Social media has entered the ecommerce game and is making waves.
In reality, social media has played a strong role in ecommerce since the beginning. Facebook began selling ads back in 2007, and the visual focus of Instagram has made it a strong platform for fashion retailers even before they introduced shopping features.
What has changed recently is the concerted efforts by these platforms to improve sales and even introduce in-app purchases. Facebook has entered this world, although many brands still direct shoppers to their own website.
With over two billion users on Facebook, it is an opportunity that you cannot pass by. You can make sales and grow your brand.
Here, we are going to give you a crash course on Facebook ecommerce and what role it needs to play in your overarching ecommerce strategy.
Facebook commerce began from the ground up, with Facebook pages being created to sell and trade items. This was made official in 2016 with Facebook Marketplace. You can list sponsored ads on Facebook marketplace, but the platform is targeted at individual sellers of used goods.
Where you need to focus your efforts is on Facebook Store, which is sometimes called a Facebook Shop. Whether you are setting up a new business or you have used a list of our businesses to buy one, a Facebook store makes sense.
Facebook Store is a page that enables you to sell your items so that you can reach a broader consumer base. One of the great things about a Facebook Shop page is that you don’t need to have an existing online store in order to run this. You could run your entire operation through Facebook if you wish, which is a good opportunity for start-up retailers that are looking for an outlet to sell their goods.
There are a number of benefits associated with using Facebook Store, including the fact that you can get your products to appear in the Facebook Marketplace, see stats on your sales, visits, and more, communicate with your customers directly through the page, organise your products into categories and collections, and you can add an unlimited number of products.

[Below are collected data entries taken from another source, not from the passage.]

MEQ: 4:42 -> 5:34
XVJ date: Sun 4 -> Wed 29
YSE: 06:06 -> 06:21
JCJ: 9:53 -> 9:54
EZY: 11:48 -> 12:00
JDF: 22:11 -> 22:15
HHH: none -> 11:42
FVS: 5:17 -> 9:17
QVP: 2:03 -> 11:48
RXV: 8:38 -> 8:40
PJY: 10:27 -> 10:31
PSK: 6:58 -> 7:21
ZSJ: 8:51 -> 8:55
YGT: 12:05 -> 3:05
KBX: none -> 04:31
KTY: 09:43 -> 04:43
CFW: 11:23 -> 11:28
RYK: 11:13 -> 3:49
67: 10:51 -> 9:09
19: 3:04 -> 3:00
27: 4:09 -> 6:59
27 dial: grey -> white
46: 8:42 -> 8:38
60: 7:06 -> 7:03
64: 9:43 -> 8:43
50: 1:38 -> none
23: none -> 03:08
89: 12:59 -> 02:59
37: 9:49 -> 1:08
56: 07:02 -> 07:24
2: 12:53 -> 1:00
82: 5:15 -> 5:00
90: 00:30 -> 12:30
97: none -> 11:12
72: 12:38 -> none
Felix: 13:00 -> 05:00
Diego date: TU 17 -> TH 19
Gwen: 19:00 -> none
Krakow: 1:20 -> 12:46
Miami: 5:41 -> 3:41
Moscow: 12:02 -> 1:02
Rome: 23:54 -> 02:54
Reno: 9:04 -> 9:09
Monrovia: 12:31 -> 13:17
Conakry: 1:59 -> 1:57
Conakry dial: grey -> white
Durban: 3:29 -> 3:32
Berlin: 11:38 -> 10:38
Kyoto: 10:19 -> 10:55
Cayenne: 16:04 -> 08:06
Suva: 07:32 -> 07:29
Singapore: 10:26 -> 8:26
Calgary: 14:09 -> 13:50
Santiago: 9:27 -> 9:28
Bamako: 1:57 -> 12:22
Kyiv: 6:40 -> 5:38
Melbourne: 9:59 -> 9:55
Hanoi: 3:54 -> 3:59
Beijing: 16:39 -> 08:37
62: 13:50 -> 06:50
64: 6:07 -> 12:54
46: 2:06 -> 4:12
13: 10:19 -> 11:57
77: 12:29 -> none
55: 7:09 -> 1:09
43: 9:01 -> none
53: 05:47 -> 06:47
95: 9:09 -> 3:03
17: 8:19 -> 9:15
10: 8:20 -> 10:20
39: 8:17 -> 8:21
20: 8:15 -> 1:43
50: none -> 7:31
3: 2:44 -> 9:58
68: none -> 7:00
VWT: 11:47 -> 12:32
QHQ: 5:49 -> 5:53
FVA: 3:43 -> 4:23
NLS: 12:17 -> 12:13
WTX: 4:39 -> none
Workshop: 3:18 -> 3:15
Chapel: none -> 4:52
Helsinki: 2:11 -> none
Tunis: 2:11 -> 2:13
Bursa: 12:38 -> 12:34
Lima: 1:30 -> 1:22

So, let’s take a look at how you can set up your Facebook store. In order to do this, you are going to need a Facebook account and a Facebook business page. You may already have these. Apart from this, you must adhere to the following: agree with Facebook’s Merchant Terms and sell physical items. If you are based in the United States, you are also going to need to have a tax identification number and a link to a valid bank account.
If you tick all of the boxes, here are the steps you’re going to need to take to set up your Facebook store…
- Go to your Facebook page to configure the Shop page.
- Set up your shop details.
- Configure your payments.
- Add a product to your Facebook store. You’ll be able to see an Add Product button, making this step pretty straightforward.
- Manage your products. You can do this under Products in the Publishing Tools section.
- Manage your orders. You can do this under Pending Orders in the Publishing Tools section.
Remember – Facebook is social media
It is important to remember that the store aspect of Facebook is effectively social media. You need followers. You have a business account and you need to use it as social media to organically show up in feeds and then draw people to your page where they will see products. Even if someone does not purchase your products, you’re going to be growing your brand visually.
Therefore, it is important to think about creating shareable content and looking for ways to enhance your social media presence and brand engagement. Some of the ways that you can do this include:
- Make connections with social media influencers.
- Run Facebook dynamic ads.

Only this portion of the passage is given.